Jetzt ist das anders. Ich weiß genau, wie man sich fühlt, wenn man in einem Land fremd ist, die Sprache nicht kann und sich nicht akzeptiert und verstanden fühlt, weil ich es am eigenen Leib erfahren habe. Es ist traurig, aber ohne so etwas erlebt zu haben, kann man es kaum in diesem Ausmaß nachvollziehen und Verständnis dafür aufbringen. Ich weiß noch genau, wie unsere ausländischen Klassenkameraden uns früher immer vorgeworfen haben, wir würden sie nicht verstehen und wir hätten nur unsere kleinen, banalen Alltagsprobleme und wüssten nichts von der Welt. Jetzt kann ich genau nachvollziehen, was sie damals damit gemeint haben. Wie gern würde ich jetzt noch einmal mit ihnen darüber reden, ihnen alles erklären, versuchen, die Differenzen, die immer zwischen Österreichern und Ausländern bestanden haben, ein bisschen zu verringern. Aber jetzt geht das nicht mehr.

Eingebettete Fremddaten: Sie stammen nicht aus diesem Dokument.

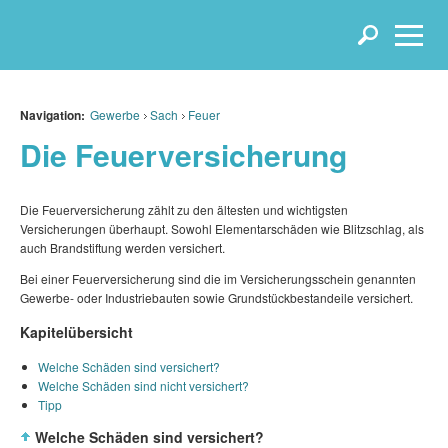
Navigation:
Gewerbe
Sach
Feuer
Die Feuerversicherung
Die Feuerversicherung zählt zu den ältesten und wichtigsten
Versicherungen überhaupt. Sowohl Elementarschäden wie Blitzschlag, als
auch Brandstiftung werden versichert.
Bei einer Feuerversicherung sind die im Versicherungsschein genannten
Gewerbe- oder Industriebauten sowie Grundstückbestandeile versichert.
Kapitelübersicht
Welche Schäden sind versichert?
Welche Schäden sind nicht versichert?
Tipp
Welche Schäden sind versichert?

Ich lebe nicht mehr in Österreich, in unserem Land ist Krieg und außerdem gibt es keine Ausländer mehr, sie wurden alle vertrieben oder sind irgendwohin verschwunden. Die NÖRP hat das erreicht, was sie wollte: ein ethnisch reines Österreich. Selbst, wenn es einmal wieder friedlich ist und wir Flüchtlinge alle zurückkehren können, werden wir doch kaum wieder diese interessante kulturelle Vielfalt in Österreich haben, die doch einen Teil unserer Kultur ausgemacht hat und die ich nie als störend, sondern eher als bereichernd empfunden habe. Die Kluften zwischen den verschiedenen Völkern sind immer größer, das Misstrauen stärker geworden und traurig frage ich mich: Werden wir die Unterschiede jemals überwinden können und wird einmal der Tag kommen, an dem auf der ganzen Welt nur noch dein Charakter zahlt, und nicht mehr deine Rasse, Religion oder Hautfarbe? Ich glaube es nicht mehr, leider habe ich diese Illusion verloren.